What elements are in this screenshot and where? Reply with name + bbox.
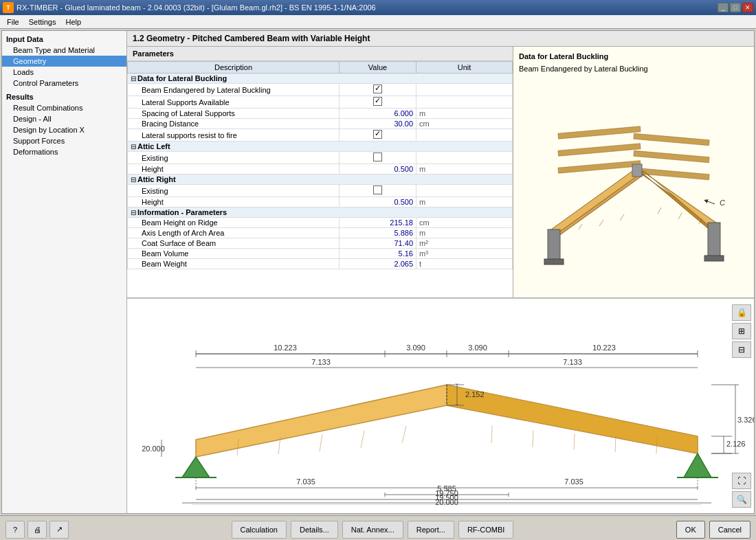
svg-rect-0 bbox=[531, 89, 737, 281]
svg-text:C: C bbox=[720, 199, 725, 207]
row-attic-left-existing: Existing bbox=[128, 152, 513, 164]
details-button[interactable]: Details... bbox=[291, 521, 338, 539]
diagram-btn-3[interactable]: ⊟ bbox=[732, 341, 751, 358]
row-bracing-distance: Bracing Distance 30.00 cm bbox=[128, 119, 513, 129]
col-unit: Unit bbox=[416, 62, 513, 74]
svg-rect-13 bbox=[704, 256, 724, 261]
export-button[interactable]: ↗ bbox=[49, 521, 69, 539]
sidebar-item-loads[interactable]: Loads bbox=[2, 67, 126, 78]
svg-rect-14 bbox=[632, 164, 642, 177]
row-attic-left-height: Height 0.500 m bbox=[128, 164, 513, 175]
svg-text:7.035: 7.035 bbox=[564, 477, 583, 486]
calculation-button[interactable]: Calculation bbox=[232, 521, 287, 539]
row-lateral-supports-available: Lateral Supports Available bbox=[128, 96, 513, 109]
svg-text:7.133: 7.133 bbox=[311, 358, 331, 366]
svg-rect-11 bbox=[544, 259, 564, 265]
group-lateral-buckling: ⊟Data for Lateral Buckling bbox=[128, 74, 513, 84]
content-area: 1.2 Geometry - Pitched Cambered Beam wit… bbox=[127, 31, 754, 513]
input-data-label: Input Data bbox=[2, 34, 126, 45]
sidebar-item-beam-type[interactable]: Beam Type and Material bbox=[2, 45, 126, 56]
col-description: Description bbox=[128, 62, 340, 74]
col-value: Value bbox=[340, 62, 416, 74]
sidebar-item-result-combinations[interactable]: Result Combinations bbox=[2, 102, 126, 113]
window-title: RX-TIMBER - Glued laminated beam - 2.04.… bbox=[16, 3, 376, 12]
main-container: Input Data Beam Type and Material Geomet… bbox=[1, 30, 755, 514]
svg-text:20.000: 20.000 bbox=[435, 498, 458, 505]
row-spacing-lateral: Spacing of Lateral Supports 6.000 m bbox=[128, 109, 513, 119]
svg-text:20.000: 20.000 bbox=[142, 445, 165, 453]
sidebar-item-geometry[interactable]: Geometry bbox=[2, 56, 126, 67]
svg-text:7.133: 7.133 bbox=[563, 358, 582, 366]
beam-3d-svg: C bbox=[531, 89, 737, 281]
row-attic-right-height: Height 0.500 m bbox=[128, 197, 513, 207]
sidebar: Input Data Beam Type and Material Geomet… bbox=[2, 31, 127, 513]
svg-text:2.152: 2.152 bbox=[465, 390, 485, 398]
bottom-left-buttons: ? 🖨 ↗ bbox=[5, 521, 69, 539]
checkbox-lateral-supports[interactable] bbox=[373, 97, 382, 106]
print-button[interactable]: 🖨 bbox=[27, 521, 47, 539]
maximize-button[interactable]: □ bbox=[730, 3, 741, 12]
group-attic-left: ⊟Attic Left bbox=[128, 142, 513, 152]
row-beam-weight: Beam Weight 2.065 t bbox=[128, 259, 513, 269]
diagram-btn-zoom-fit[interactable]: ⛶ bbox=[732, 473, 751, 489]
minimize-button[interactable]: _ bbox=[718, 3, 729, 12]
menu-file[interactable]: File bbox=[3, 16, 23, 27]
diagram-panel: 🔒 ⊞ ⊟ ⛶ 🔍 bbox=[127, 298, 754, 513]
close-button[interactable]: ✕ bbox=[742, 3, 753, 12]
sidebar-item-support-forces[interactable]: Support Forces bbox=[2, 135, 126, 146]
svg-text:10.223: 10.223 bbox=[592, 344, 616, 352]
page-title: 1.2 Geometry - Pitched Cambered Beam wit… bbox=[127, 31, 754, 47]
group-attic-right: ⊟Attic Right bbox=[128, 175, 513, 185]
svg-text:10.223: 10.223 bbox=[274, 344, 297, 352]
checkbox-attic-left-existing[interactable] bbox=[373, 153, 382, 161]
info-subtitle: Beam Endangered by Lateral Buckling bbox=[519, 65, 748, 73]
beam-illustration: C bbox=[519, 77, 748, 292]
params-title: Parameters bbox=[127, 47, 513, 61]
row-lateral-resist-fire: Lateral supports resist to fire bbox=[128, 129, 513, 142]
row-attic-right-existing: Existing bbox=[128, 185, 513, 197]
checkbox-beam-endangered[interactable] bbox=[373, 85, 382, 93]
nat-annex-button[interactable]: Nat. Annex... bbox=[342, 521, 403, 539]
checkbox-attic-right-existing[interactable] bbox=[373, 185, 382, 194]
diagram-btn-2[interactable]: ⊞ bbox=[732, 323, 751, 339]
cancel-button[interactable]: Cancel bbox=[709, 521, 751, 539]
checkbox-resist-fire[interactable] bbox=[373, 130, 382, 139]
row-beam-height-ridge: Beam Height on Ridge 215.18 cm bbox=[128, 218, 513, 228]
bottom-bar: ? 🖨 ↗ Calculation Details... Nat. Annex.… bbox=[0, 515, 756, 540]
svg-rect-12 bbox=[708, 223, 720, 260]
info-title: Data for Lateral Buckling bbox=[519, 52, 748, 60]
diagram-btn-zoom-in[interactable]: 🔍 bbox=[732, 491, 751, 508]
row-beam-endangered: Beam Endangered by Lateral Buckling bbox=[128, 84, 513, 96]
row-axis-length: Axis Length of Arch Area 5.886 m bbox=[128, 228, 513, 238]
report-button[interactable]: Report... bbox=[408, 521, 454, 539]
diagram-bottom-buttons: ⛶ 🔍 bbox=[732, 473, 751, 508]
menu-settings[interactable]: Settings bbox=[25, 16, 60, 27]
row-beam-volume: Beam Volume 5.16 m³ bbox=[128, 249, 513, 259]
params-panel: Parameters Description Value Unit bbox=[127, 47, 513, 297]
svg-text:3.090: 3.090 bbox=[468, 344, 487, 352]
info-panel: Data for Lateral Buckling Beam Endangere… bbox=[513, 47, 754, 297]
svg-text:3.326: 3.326 bbox=[737, 416, 754, 424]
beam-diagram-svg: 2.152 10.223 3.090 3.090 10.223 bbox=[134, 306, 754, 505]
ok-button[interactable]: OK bbox=[676, 521, 705, 539]
svg-text:3.090: 3.090 bbox=[406, 344, 425, 352]
params-body: Description Value Unit ⊟Data for Lateral… bbox=[127, 61, 513, 297]
diagram-btn-1[interactable]: 🔒 bbox=[732, 304, 751, 321]
title-bar: T RX-TIMBER - Glued laminated beam - 2.0… bbox=[0, 0, 756, 15]
group-info-params: ⊟Information - Parameters bbox=[128, 207, 513, 218]
sidebar-item-deformations[interactable]: Deformations bbox=[2, 146, 126, 157]
app-icon: T bbox=[3, 2, 14, 13]
sidebar-item-design-all[interactable]: Design - All bbox=[2, 113, 126, 124]
diagram-side-buttons: 🔒 ⊞ ⊟ bbox=[732, 304, 751, 358]
help-button[interactable]: ? bbox=[5, 521, 25, 539]
rf-combi-button[interactable]: RF-COMBI bbox=[458, 521, 513, 539]
top-panel: Parameters Description Value Unit bbox=[127, 47, 754, 298]
sidebar-item-design-by-location[interactable]: Design by Location X bbox=[2, 124, 126, 135]
menu-help[interactable]: Help bbox=[61, 16, 85, 27]
row-coat-surface: Coat Surface of Beam 71.40 m² bbox=[128, 238, 513, 249]
svg-text:7.035: 7.035 bbox=[296, 477, 315, 486]
params-table: Description Value Unit ⊟Data for Lateral… bbox=[127, 61, 513, 269]
menu-bar: File Settings Help bbox=[0, 15, 756, 29]
svg-text:2.126: 2.126 bbox=[726, 440, 746, 448]
sidebar-item-control-params[interactable]: Control Parameters bbox=[2, 78, 126, 89]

------------------------------------------------

**TASK INSTRUCTIONS**
Give the data again exactly as it appears, but without any images.

**RESPONSE TO THE TASK**
What elements are in this screenshot and where? Reply with name + bbox.
svg-rect-0 bbox=[531, 89, 737, 281]
svg-text:C: C bbox=[720, 199, 725, 207]
row-attic-left-existing: Existing bbox=[128, 152, 513, 164]
details-button[interactable]: Details... bbox=[291, 521, 338, 539]
diagram-btn-3[interactable]: ⊟ bbox=[732, 341, 751, 358]
row-bracing-distance: Bracing Distance 30.00 cm bbox=[128, 119, 513, 129]
col-unit: Unit bbox=[416, 62, 513, 74]
svg-rect-13 bbox=[704, 256, 724, 261]
export-button[interactable]: ↗ bbox=[49, 521, 69, 539]
sidebar-item-loads[interactable]: Loads bbox=[2, 67, 126, 78]
svg-rect-14 bbox=[632, 164, 642, 177]
row-attic-left-height: Height 0.500 m bbox=[128, 164, 513, 175]
svg-text:7.035: 7.035 bbox=[564, 477, 583, 486]
calculation-button[interactable]: Calculation bbox=[232, 521, 287, 539]
row-lateral-supports-available: Lateral Supports Available bbox=[128, 96, 513, 109]
svg-text:7.133: 7.133 bbox=[311, 358, 331, 366]
svg-rect-11 bbox=[544, 259, 564, 265]
group-lateral-buckling: ⊟Data for Lateral Buckling bbox=[128, 74, 513, 84]
content-area: 1.2 Geometry - Pitched Cambered Beam wit… bbox=[127, 31, 754, 513]
input-data-label: Input Data bbox=[2, 34, 126, 45]
sidebar-item-beam-type[interactable]: Beam Type and Material bbox=[2, 45, 126, 56]
col-description: Description bbox=[128, 62, 340, 74]
col-value: Value bbox=[340, 62, 416, 74]
sidebar-item-result-combinations[interactable]: Result Combinations bbox=[2, 102, 126, 113]
window-title: RX-TIMBER - Glued laminated beam - 2.04.… bbox=[16, 3, 376, 12]
main-container: Input Data Beam Type and Material Geomet… bbox=[1, 30, 755, 514]
svg-text:20.000: 20.000 bbox=[435, 498, 458, 505]
row-spacing-lateral: Spacing of Lateral Supports 6.000 m bbox=[128, 109, 513, 119]
svg-text:20.000: 20.000 bbox=[142, 445, 165, 453]
sidebar-item-geometry[interactable]: Geometry bbox=[2, 56, 126, 67]
svg-text:7.133: 7.133 bbox=[563, 358, 582, 366]
beam-3d-svg: C bbox=[531, 89, 737, 281]
row-attic-right-height: Height 0.500 m bbox=[128, 197, 513, 207]
sidebar: Input Data Beam Type and Material Geomet… bbox=[2, 31, 127, 513]
svg-text:2.152: 2.152 bbox=[465, 390, 485, 398]
bottom-left-buttons: ? 🖨 ↗ bbox=[5, 521, 69, 539]
checkbox-lateral-supports[interactable] bbox=[373, 97, 382, 106]
print-button[interactable]: 🖨 bbox=[27, 521, 47, 539]
maximize-button[interactable]: □ bbox=[730, 3, 741, 12]
group-attic-left: ⊟Attic Left bbox=[128, 142, 513, 152]
row-beam-weight: Beam Weight 2.065 t bbox=[128, 259, 513, 269]
diagram-btn-zoom-fit[interactable]: ⛶ bbox=[732, 473, 751, 489]
minimize-button[interactable]: _ bbox=[718, 3, 729, 12]
menu-file[interactable]: File bbox=[3, 16, 23, 27]
diagram-panel: 🔒 ⊞ ⊟ ⛶ 🔍 bbox=[127, 298, 754, 513]
close-button[interactable]: ✕ bbox=[742, 3, 753, 12]
sidebar-item-support-forces[interactable]: Support Forces bbox=[2, 135, 126, 146]
svg-text:10.223: 10.223 bbox=[592, 344, 616, 352]
page-title: 1.2 Geometry - Pitched Cambered Beam wit… bbox=[127, 31, 754, 47]
group-attic-right: ⊟Attic Right bbox=[128, 175, 513, 185]
svg-text:10.223: 10.223 bbox=[274, 344, 297, 352]
checkbox-attic-left-existing[interactable] bbox=[373, 153, 382, 161]
info-subtitle: Beam Endangered by Lateral Buckling bbox=[519, 65, 748, 73]
beam-illustration: C bbox=[519, 77, 748, 292]
params-title: Parameters bbox=[127, 47, 513, 61]
row-lateral-resist-fire: Lateral supports resist to fire bbox=[128, 129, 513, 142]
row-attic-right-existing: Existing bbox=[128, 185, 513, 197]
checkbox-beam-endangered[interactable] bbox=[373, 85, 382, 93]
nat-annex-button[interactable]: Nat. Annex... bbox=[342, 521, 403, 539]
checkbox-attic-right-existing[interactable] bbox=[373, 185, 382, 194]
diagram-btn-2[interactable]: ⊞ bbox=[732, 323, 751, 339]
cancel-button[interactable]: Cancel bbox=[709, 521, 751, 539]
checkbox-resist-fire[interactable] bbox=[373, 130, 382, 139]
row-beam-height-ridge: Beam Height on Ridge 215.18 cm bbox=[128, 218, 513, 228]
bottom-bar: ? 🖨 ↗ Calculation Details... Nat. Annex.… bbox=[0, 515, 756, 540]
svg-rect-12 bbox=[708, 223, 720, 260]
info-title: Data for Lateral Buckling bbox=[519, 52, 748, 60]
diagram-btn-zoom-in[interactable]: 🔍 bbox=[732, 491, 751, 508]
row-beam-endangered: Beam Endangered by Lateral Buckling bbox=[128, 84, 513, 96]
row-axis-length: Axis Length of Arch Area 5.886 m bbox=[128, 228, 513, 238]
report-button[interactable]: Report... bbox=[408, 521, 454, 539]
diagram-bottom-buttons: ⛶ 🔍 bbox=[732, 473, 751, 508]
menu-settings[interactable]: Settings bbox=[25, 16, 60, 27]
row-beam-volume: Beam Volume 5.16 m³ bbox=[128, 249, 513, 259]
params-panel: Parameters Description Value Unit bbox=[127, 47, 513, 297]
svg-text:3.090: 3.090 bbox=[468, 344, 487, 352]
info-panel: Data for Lateral Buckling Beam Endangere… bbox=[513, 47, 754, 297]
svg-text:3.326: 3.326 bbox=[737, 416, 754, 424]
beam-diagram-svg: 2.152 10.223 3.090 3.090 10.223 bbox=[134, 306, 754, 505]
ok-button[interactable]: OK bbox=[676, 521, 705, 539]
svg-text:3.090: 3.090 bbox=[406, 344, 425, 352]
params-body: Description Value Unit ⊟Data for Lateral… bbox=[127, 61, 513, 297]
diagram-btn-1[interactable]: 🔒 bbox=[732, 304, 751, 321]
title-bar: T RX-TIMBER - Glued laminated beam - 2.0… bbox=[0, 0, 756, 15]
group-info-params: ⊟Information - Parameters bbox=[128, 207, 513, 218]
sidebar-item-deformations[interactable]: Deformations bbox=[2, 146, 126, 157]
app-icon: T bbox=[3, 2, 14, 13]
sidebar-item-design-all[interactable]: Design - All bbox=[2, 113, 126, 124]
diagram-side-buttons: 🔒 ⊞ ⊟ bbox=[732, 304, 751, 358]
help-button[interactable]: ? bbox=[5, 521, 25, 539]
rf-combi-button[interactable]: RF-COMBI bbox=[458, 521, 513, 539]
top-panel: Parameters Description Value Unit bbox=[127, 47, 754, 298]
sidebar-item-design-by-location[interactable]: Design by Location X bbox=[2, 124, 126, 135]
menu-help[interactable]: Help bbox=[61, 16, 85, 27]
row-coat-surface: Coat Surface of Beam 71.40 m² bbox=[128, 238, 513, 249]
svg-text:7.035: 7.035 bbox=[296, 477, 315, 486]
params-table: Description Value Unit ⊟Data for Lateral… bbox=[127, 61, 513, 269]
menu-bar: File Settings Help bbox=[0, 15, 756, 29]
svg-text:2.126: 2.126 bbox=[726, 440, 746, 448]
sidebar-item-control-params[interactable]: Control Parameters bbox=[2, 78, 126, 89]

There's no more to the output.